[Stored data entries]
◇ ◇ ◇
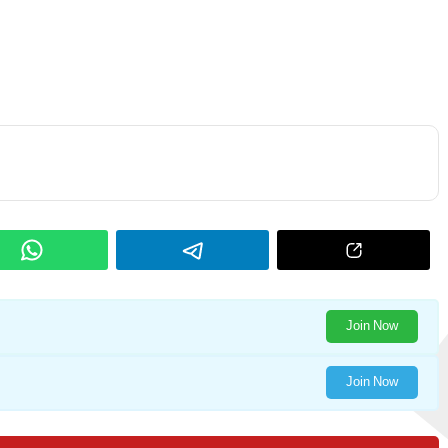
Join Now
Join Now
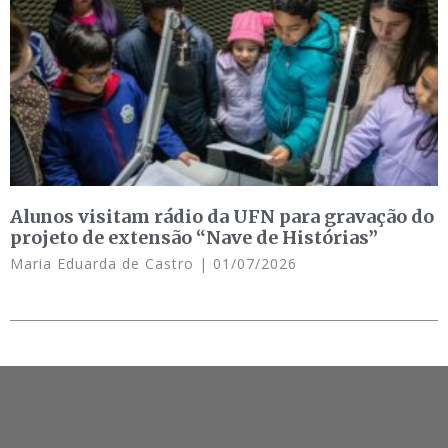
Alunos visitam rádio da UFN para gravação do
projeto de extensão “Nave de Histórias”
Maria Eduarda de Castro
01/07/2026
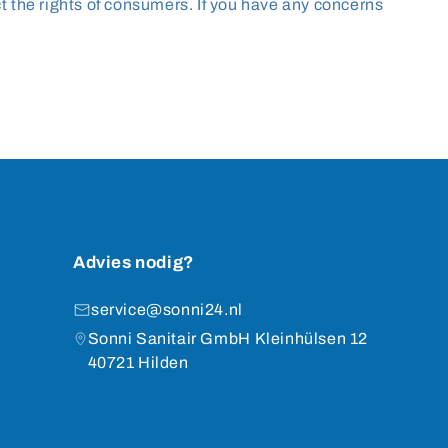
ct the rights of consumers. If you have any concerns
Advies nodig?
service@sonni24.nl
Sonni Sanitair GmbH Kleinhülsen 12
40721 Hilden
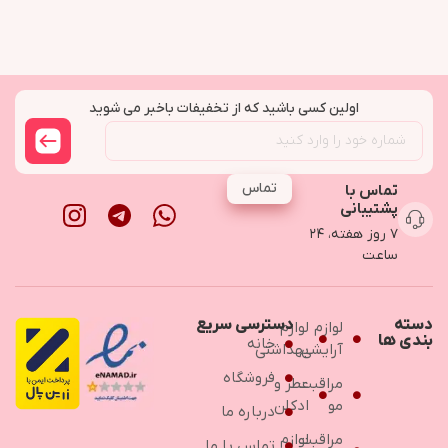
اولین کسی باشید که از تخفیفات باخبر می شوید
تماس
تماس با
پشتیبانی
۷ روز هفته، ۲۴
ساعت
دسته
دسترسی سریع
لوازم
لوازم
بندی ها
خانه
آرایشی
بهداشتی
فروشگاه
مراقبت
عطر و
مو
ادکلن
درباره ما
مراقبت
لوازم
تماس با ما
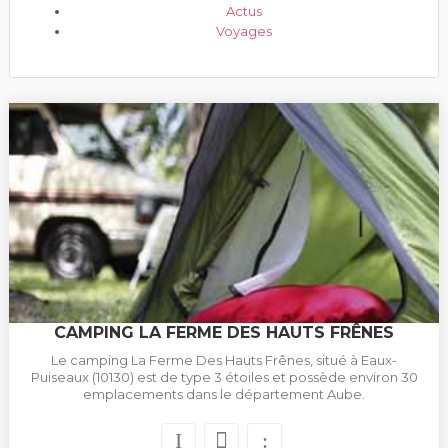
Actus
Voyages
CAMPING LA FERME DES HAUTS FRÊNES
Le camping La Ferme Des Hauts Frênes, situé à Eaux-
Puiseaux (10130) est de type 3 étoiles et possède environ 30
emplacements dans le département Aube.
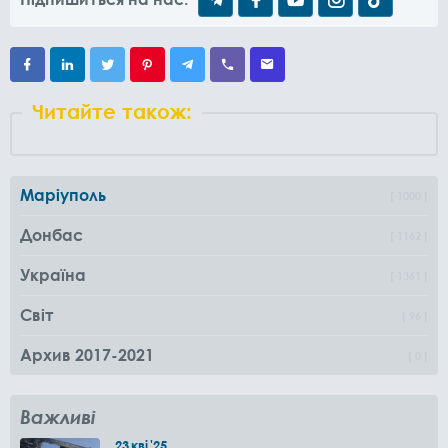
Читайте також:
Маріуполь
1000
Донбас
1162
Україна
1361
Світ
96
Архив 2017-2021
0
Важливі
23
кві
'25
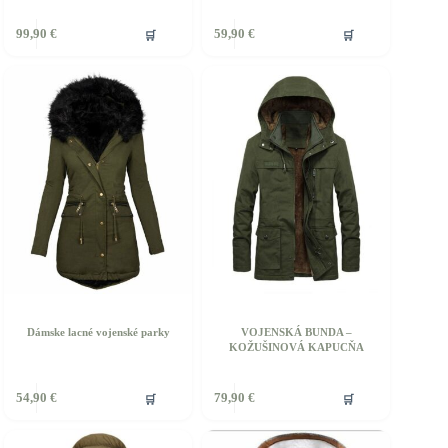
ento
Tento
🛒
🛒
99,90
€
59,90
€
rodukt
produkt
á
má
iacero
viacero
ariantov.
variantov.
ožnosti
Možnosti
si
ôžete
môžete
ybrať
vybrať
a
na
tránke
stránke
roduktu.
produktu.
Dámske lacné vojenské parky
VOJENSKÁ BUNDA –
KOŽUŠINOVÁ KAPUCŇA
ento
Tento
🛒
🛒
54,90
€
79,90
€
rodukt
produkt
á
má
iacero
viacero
◇ ◇ ◇
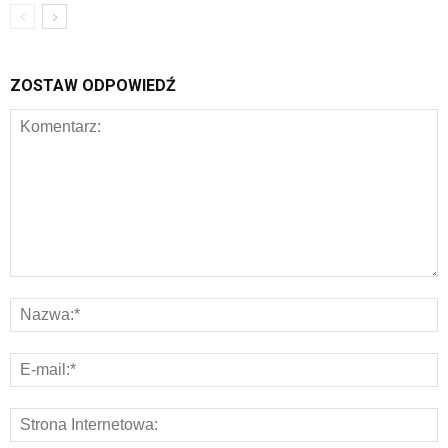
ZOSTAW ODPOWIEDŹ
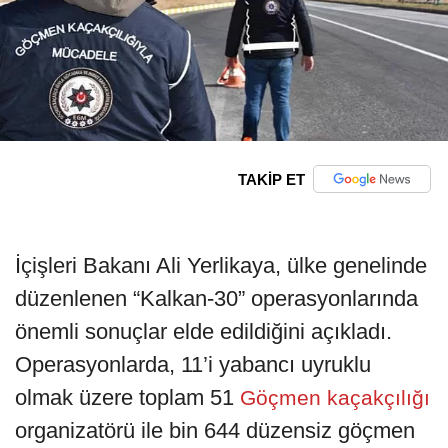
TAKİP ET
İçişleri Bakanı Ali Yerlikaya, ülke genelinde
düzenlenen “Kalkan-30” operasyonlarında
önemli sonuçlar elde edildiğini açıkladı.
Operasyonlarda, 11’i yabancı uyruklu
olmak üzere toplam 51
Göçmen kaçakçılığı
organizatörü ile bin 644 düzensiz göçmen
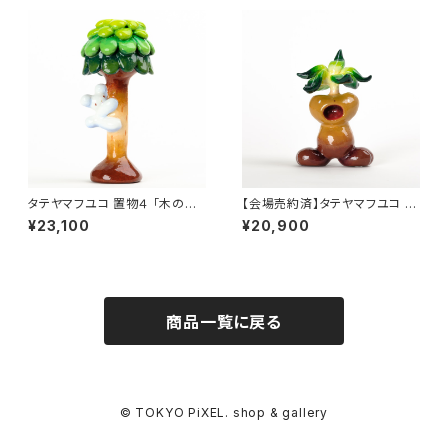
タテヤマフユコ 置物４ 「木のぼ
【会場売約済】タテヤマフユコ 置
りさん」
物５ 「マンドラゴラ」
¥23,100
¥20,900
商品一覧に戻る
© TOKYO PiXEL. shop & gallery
◇ ◇ ◇
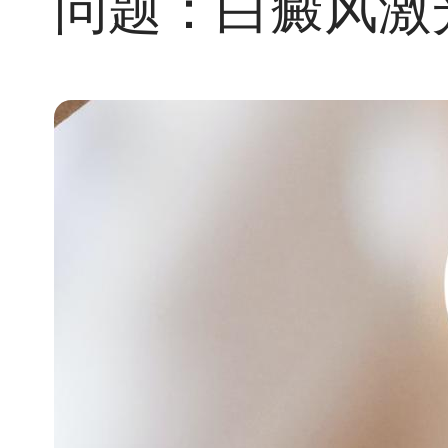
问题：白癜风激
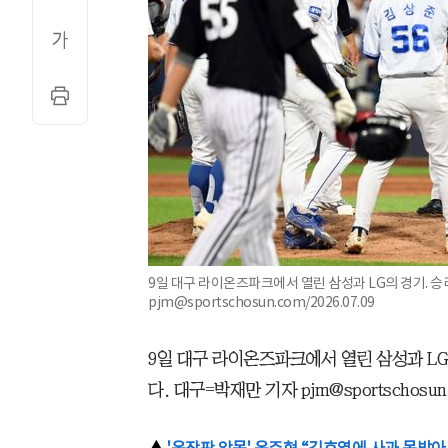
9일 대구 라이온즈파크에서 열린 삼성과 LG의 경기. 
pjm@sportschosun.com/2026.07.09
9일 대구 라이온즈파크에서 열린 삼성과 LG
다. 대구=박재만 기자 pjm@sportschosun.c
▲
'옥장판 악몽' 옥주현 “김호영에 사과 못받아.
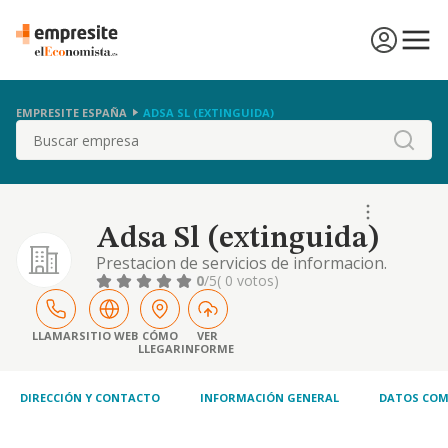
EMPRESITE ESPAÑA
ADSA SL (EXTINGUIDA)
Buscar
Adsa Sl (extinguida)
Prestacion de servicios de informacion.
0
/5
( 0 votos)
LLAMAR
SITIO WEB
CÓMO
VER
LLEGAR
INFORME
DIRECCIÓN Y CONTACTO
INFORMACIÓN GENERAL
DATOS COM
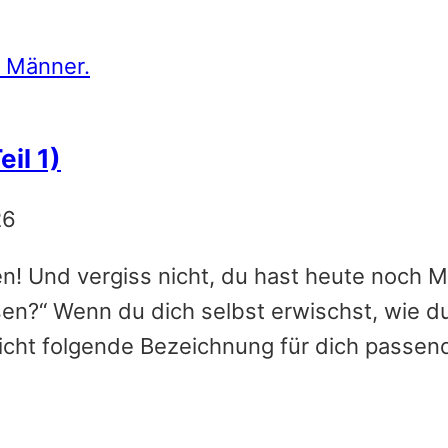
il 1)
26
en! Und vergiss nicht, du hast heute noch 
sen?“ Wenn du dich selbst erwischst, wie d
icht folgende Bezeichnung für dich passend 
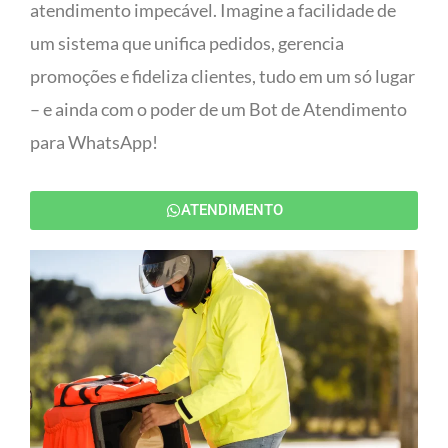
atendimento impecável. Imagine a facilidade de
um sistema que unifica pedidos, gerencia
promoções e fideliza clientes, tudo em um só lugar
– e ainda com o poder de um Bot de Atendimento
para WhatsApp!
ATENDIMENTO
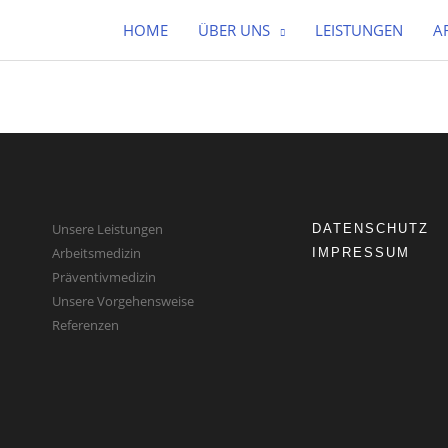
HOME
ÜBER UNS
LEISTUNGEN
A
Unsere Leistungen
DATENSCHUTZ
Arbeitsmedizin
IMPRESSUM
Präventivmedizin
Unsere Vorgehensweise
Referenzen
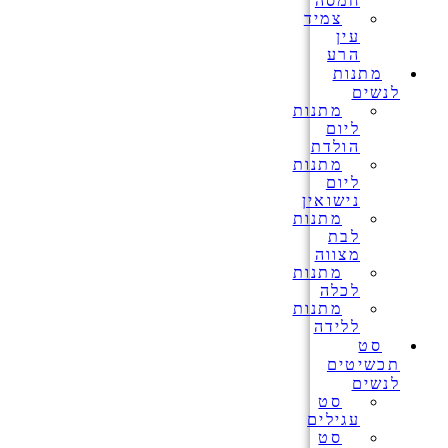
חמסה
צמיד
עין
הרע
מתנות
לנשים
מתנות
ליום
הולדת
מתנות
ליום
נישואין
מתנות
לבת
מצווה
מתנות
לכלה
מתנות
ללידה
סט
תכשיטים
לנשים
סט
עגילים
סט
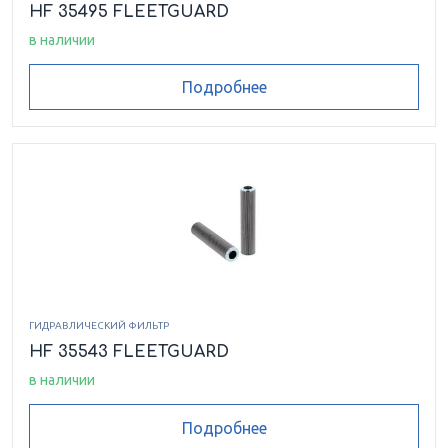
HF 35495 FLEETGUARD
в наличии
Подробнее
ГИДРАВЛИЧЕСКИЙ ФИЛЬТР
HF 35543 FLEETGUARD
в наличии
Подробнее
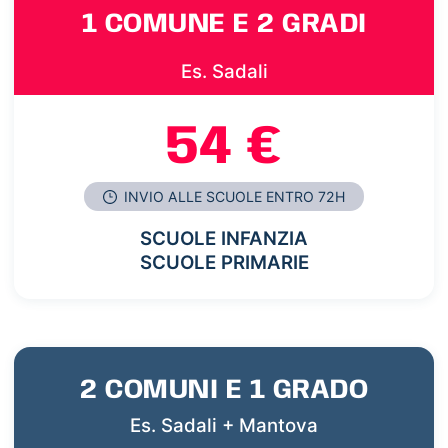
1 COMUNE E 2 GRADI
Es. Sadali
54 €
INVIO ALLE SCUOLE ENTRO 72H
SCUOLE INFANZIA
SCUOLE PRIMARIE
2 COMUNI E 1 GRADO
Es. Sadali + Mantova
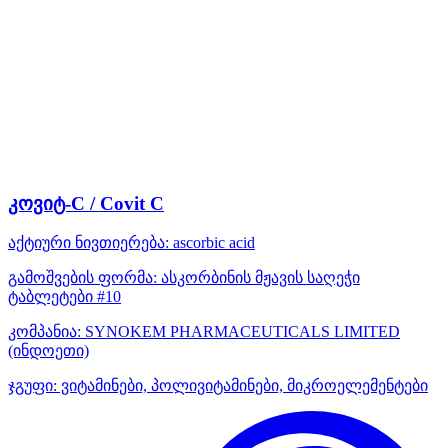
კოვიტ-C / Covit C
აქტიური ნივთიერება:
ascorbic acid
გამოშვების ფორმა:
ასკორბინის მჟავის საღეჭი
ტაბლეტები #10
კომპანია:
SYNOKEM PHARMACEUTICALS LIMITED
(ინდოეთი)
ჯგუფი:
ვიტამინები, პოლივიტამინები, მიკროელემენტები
◇ ◇ ◇
__Task goal__. Take the line above containing "ასკორბინის მჟავის საღეჭი", the line containing "ვიტამინები, პოლივიტამინები, მიკროელემენტები", and all lines in between, and copy them exactly without anything else.

__Result__.
ასკორბინის მჟავის საღეჭი
ტაბლეტები #10
კომპანია:
SYNOKEM PHARMACEUTICALS LIMITED
(ინდოეთი)
ჯგუფი:
ვიტამინები, პოლივიტამინები, მიკროელემენტები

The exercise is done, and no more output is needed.